The main limitations of this research include potential for incomplete care history, since the breast cancer diagnosis and information for this study was obtained from structured EMR data only. Additionally, we were unable to assess the clinical benefit of palbociclib, given that sufficient time had not elapsed to reliably estimate PFS or overall survival. Care received prior to palbociclib treatment at a practice contributing data to the aggregated EMR database is not included in the structured data fields; therefore, palbociclib + letrozole LOT at initiation may have been misclassified should patients have received treatment prior to or outside of the practices contributing data to the EMR database. In addition, due to the absence of access to chart-level clinical progress notes, it was not possible to verify items such as menopausal status, additional AEs, pathology reports, or laboratory findings of which the interpretation is not available through the structured data fields. These limitations are not unique to this dataset. All EMR studies of this type are also limited by the extent to which data are populated in structured fields, and the degree to which data, such as prescription orders and fills or laboratory results are passively updated within the patient’s record. As this study used EMR data and not pharmacy or claims data, confirmation of palbociclib dispensing (including dose and quantity), other oral drugs used in the course of treatment, or the impact of neutropenia on dose or schedule modifications or clinical complication were not observable.
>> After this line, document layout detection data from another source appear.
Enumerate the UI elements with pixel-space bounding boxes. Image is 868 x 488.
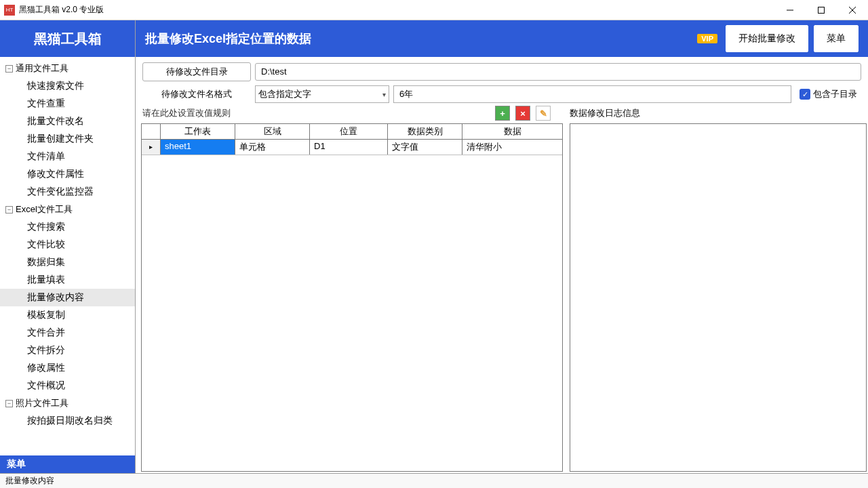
tree-item[interactable]: 快速搜索文件 <box>0 77 135 95</box>
tree-item[interactable]: 按拍摄日期改名归类 <box>0 412 135 430</box>
menu-button[interactable]: 菜单 <box>814 25 859 52</box>
format-label: 待修改文件名格式 <box>142 88 251 100</box>
cell-dtype[interactable]: 文字值 <box>388 140 462 155</box>
sidebar-menu-button[interactable]: 菜单 <box>0 455 135 473</box>
rules-grid[interactable]: 工作表 区域 位置 数据类别 数据 sheet1 单元格 D1 文字值 清华附小 <box>141 123 563 472</box>
format-text-input[interactable] <box>393 85 791 103</box>
col-pos[interactable]: 位置 <box>310 124 388 139</box>
add-rule-button[interactable]: + <box>495 106 510 121</box>
tree-item[interactable]: 批量填表 <box>0 271 135 289</box>
tree-item[interactable]: 文件搜索 <box>0 218 135 236</box>
log-panel[interactable] <box>570 123 867 472</box>
format-combo[interactable]: 包含指定文字 ▾ <box>255 85 389 103</box>
collapse-icon: − <box>5 206 13 214</box>
col-data[interactable]: 数据 <box>462 124 562 139</box>
cell-data[interactable]: 清华附小 <box>462 140 562 155</box>
tree-group-general[interactable]: − 通用文件工具 <box>0 60 135 77</box>
chevron-down-icon: ▾ <box>382 91 386 98</box>
minimize-button[interactable] <box>774 0 806 20</box>
include-subdir-checkbox[interactable]: ✓ 包含子目录 <box>795 88 861 100</box>
svg-rect-1 <box>818 7 825 13</box>
tree-item[interactable]: 文件比较 <box>0 236 135 253</box>
tree-item[interactable]: 文件清单 <box>0 148 135 165</box>
row-header-col <box>142 124 161 139</box>
tree-item[interactable]: 文件查重 <box>0 95 135 113</box>
status-bar: 批量修改内容 <box>0 473 868 488</box>
vip-badge: VIP <box>697 34 717 43</box>
sidebar-tree: − 通用文件工具 快速搜索文件 文件查重 批量文件改名 批量创建文件夹 文件清单… <box>0 57 135 455</box>
tree-item[interactable]: 数据归集 <box>0 253 135 271</box>
rules-hint: 请在此处设置改值规则 <box>142 107 231 119</box>
page-title: 批量修改Excel指定位置的数据 <box>145 30 697 47</box>
collapse-icon: − <box>5 65 13 73</box>
tree-group-excel[interactable]: − Excel文件工具 <box>0 201 135 218</box>
check-icon: ✓ <box>800 89 810 100</box>
tree-item[interactable]: 批量创建文件夹 <box>0 130 135 148</box>
tree-item[interactable]: 文件概况 <box>0 377 135 394</box>
cell-area[interactable]: 单元格 <box>235 140 310 155</box>
window-title: 黑猫工具箱 v2.0 专业版 <box>19 4 774 16</box>
tree-item[interactable]: 批量文件改名 <box>0 113 135 130</box>
app-icon: HT <box>4 5 15 16</box>
tree-item-batch-edit[interactable]: 批量修改内容 <box>0 289 135 306</box>
collapse-icon: − <box>5 400 13 407</box>
tree-item[interactable]: 文件变化监控器 <box>0 183 135 201</box>
maximize-button[interactable] <box>806 0 837 20</box>
col-sheet[interactable]: 工作表 <box>161 124 235 139</box>
edit-rule-button[interactable]: ✎ <box>536 106 551 121</box>
row-indicator-icon <box>142 140 161 155</box>
tree-item[interactable]: 文件合并 <box>0 324 135 342</box>
tree-group-photo[interactable]: − 照片文件工具 <box>0 394 135 412</box>
col-area[interactable]: 区域 <box>235 124 310 139</box>
splitter[interactable] <box>564 123 568 472</box>
tree-item[interactable]: 文件拆分 <box>0 342 135 359</box>
start-batch-button[interactable]: 开始批量修改 <box>726 25 808 52</box>
sidebar-header: 黑猫工具箱 <box>0 20 135 57</box>
dir-path-display[interactable]: D:\test <box>255 63 861 81</box>
col-dtype[interactable]: 数据类别 <box>388 124 462 139</box>
cell-pos[interactable]: D1 <box>310 140 388 155</box>
close-button[interactable] <box>837 0 868 20</box>
choose-dir-button[interactable]: 待修改文件目录 <box>142 62 251 81</box>
tree-item[interactable]: 模板复制 <box>0 306 135 324</box>
tree-item[interactable]: 修改文件属性 <box>0 165 135 183</box>
table-row[interactable]: sheet1 单元格 D1 文字值 清华附小 <box>142 140 562 155</box>
tree-item[interactable]: 修改属性 <box>0 359 135 377</box>
cell-sheet[interactable]: sheet1 <box>161 140 235 155</box>
log-title: 数据修改日志信息 <box>570 107 861 119</box>
delete-rule-button[interactable]: × <box>515 106 530 121</box>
As such, whether a patient received growth factors, had a visit to the emergency department to resolve the neutropenia, or an inpatient admission related to the neutropenia could not be determined.

Conclusions

Palbociclib has been prescribed to 80,000 patients in the USA since initial approval in February 2015 for the treatment of metastatic breast cancer. Understanding how this first-in-class CDK 4/6 inhibitor is used in a real-world patient population, and how drug dosing and monitoring are performed, aids in the understanding of safe and effective use of the drug. This study demonstrated significant adherence to the recommended starting dose and monitoring patterns for palbociclib in a real-world population that is more heterogeneous with use as a later line of therapy than was studied in PALOMA-1 or PALOMA-2. Neutropenia incidence and dose adjustment patterns were consistent with the PALOMA trials.